Whitespace analysis is the antidote to the lazy renewal. It forces sellers to see the account as a market, not a single deal. A six figure customer with eight unsold business units is a seven figure customer in waiting.
5. Growth plan
The thesis. In one paragraph, what is the path from current ARR to target ARR over the next 12 months. Then list the specific plays. Cross sell into business unit X. Expand seats in business unit Y. Land a new logo at the parent company. Convert pilot to enterprise license.
Each play needs an owner, a target close date, and a rough dollar figure. If the plan is vague here, the plan is decoration.
6. Risks and blockers
What could kill the account. Champion leaves. Budget freeze. Competitor incumbency. Procurement standardization. Compliance exposure. Open support escalations. Then for each risk, the mitigation and the owner.

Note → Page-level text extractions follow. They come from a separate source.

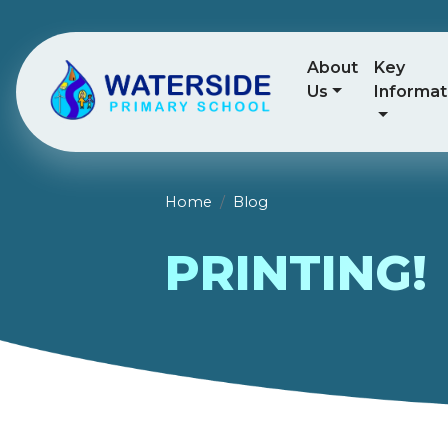
About
Key
Us
Informat
Home
Blog
PRINTING!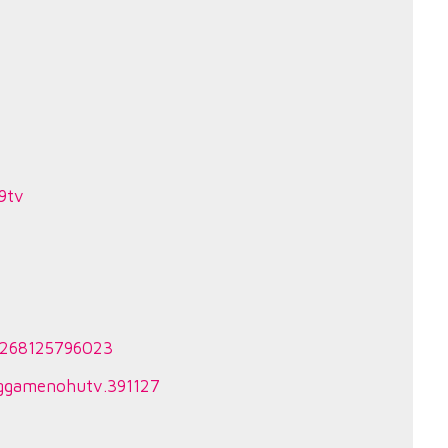
9tv
44268125796023
nggamenohutv.391127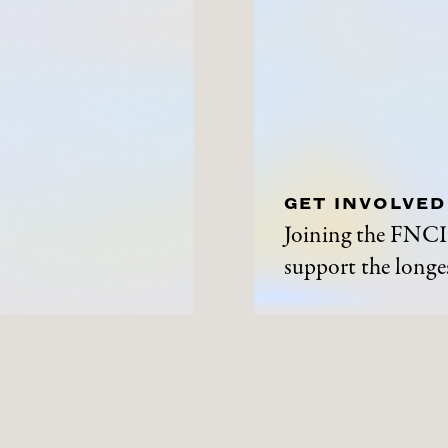
GET INVOLVED
Joining the FNCI 
support the longes
ABOUT
NEWS A
History
News and Events
Contact Us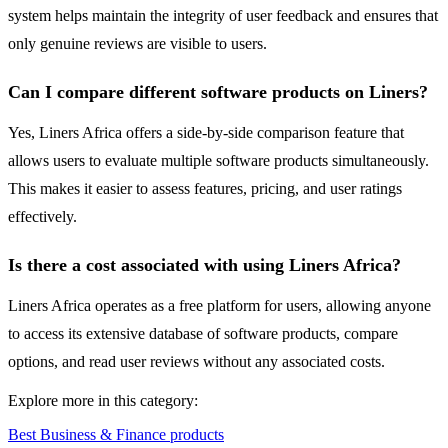
system helps maintain the integrity of user feedback and ensures that
only genuine reviews are visible to users.
Can I compare different software products on Liners?
Yes, Liners Africa offers a side-by-side comparison feature that
allows users to evaluate multiple software products simultaneously.
This makes it easier to assess features, pricing, and user ratings
effectively.
Is there a cost associated with using Liners Africa?
Liners Africa operates as a free platform for users, allowing anyone
to access its extensive database of software products, compare
options, and read user reviews without any associated costs.
Explore more in this category:
Best Business & Finance products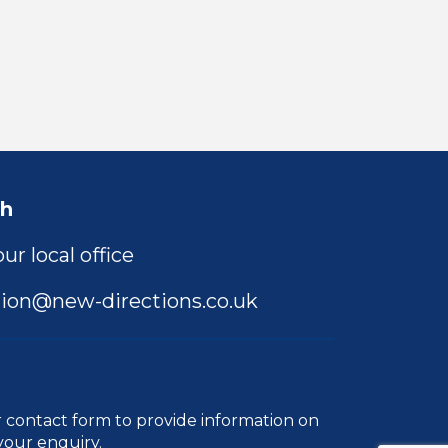
ch
ur local office
ion@new-directions.co.uk
r
contact form
to provide information on
your enquiry.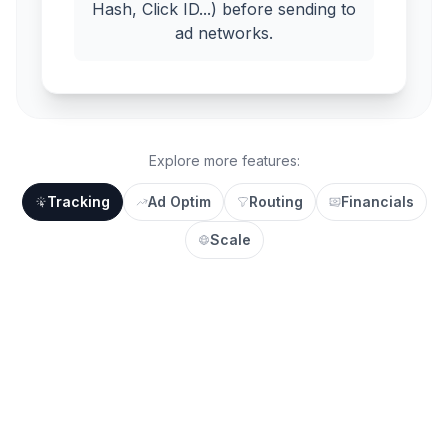
Hash, Click ID...) before sending to
ad networks.
Explore more features:
Tracking
Ad Optim
Routing
Financials
Scale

Most teams hide bad news from their own account plans. That is a cultural problem leadership has to fix. The plan should reward honesty about risk. Hidden risk becomes lost ARR.
7. QBR cadence
The operating rhythm. When are the next three executive touchpoints. Who is invited. What is the agenda. What proof points get presented. What asks get made.
A QBR is not a status update. It is a forcing function for value reinforcement and expansion. The plan should treat it as such.
How to use the template
Download the Excel file at the bottom of this post. Open it. Fill in section one and section two for your top three accounts this week. That is it. Do not try to do all seven sections for all 50 accounts at once.
Once you have the muscle, expand. Add a fourth account. Then fill in section three for the original three. Build up the heat map across your book over the course of a quarter. By end of Q2 you should have all seven sections complete for every named account on your list.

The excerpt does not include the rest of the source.